• [YOUR ASSIGNMENT]: Go through the records and report each line in which the word "دوجداره" occurs.
*** MATERIAL SHOWN ***
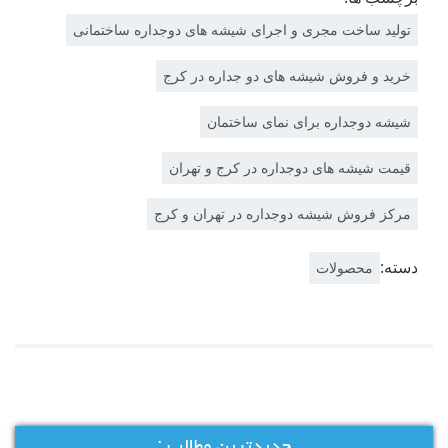
تولید ساخت مجری و اجرای شیشه های دوجداره ساختمانی
خرید و فروش شیشه های دو جداره در کرج
شیشه دوجداره برای نمای ساختمان
قیمت شیشه های دوجداره در کرج و تهران
مرکز فروش شیشه دوجداره در تهران و کرج
دسته:
محصولات
جدیدترین مطالب :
***
• [RESULT]:
تولید ساخت مجری و اجرای شیشه های دوجداره ساختمانی
شیشه دوجداره برای نمای ساختمان
قیمت شیشه های دوجداره در کرج و تهران
مرکز فروش شیشه دوجداره در تهران و کرج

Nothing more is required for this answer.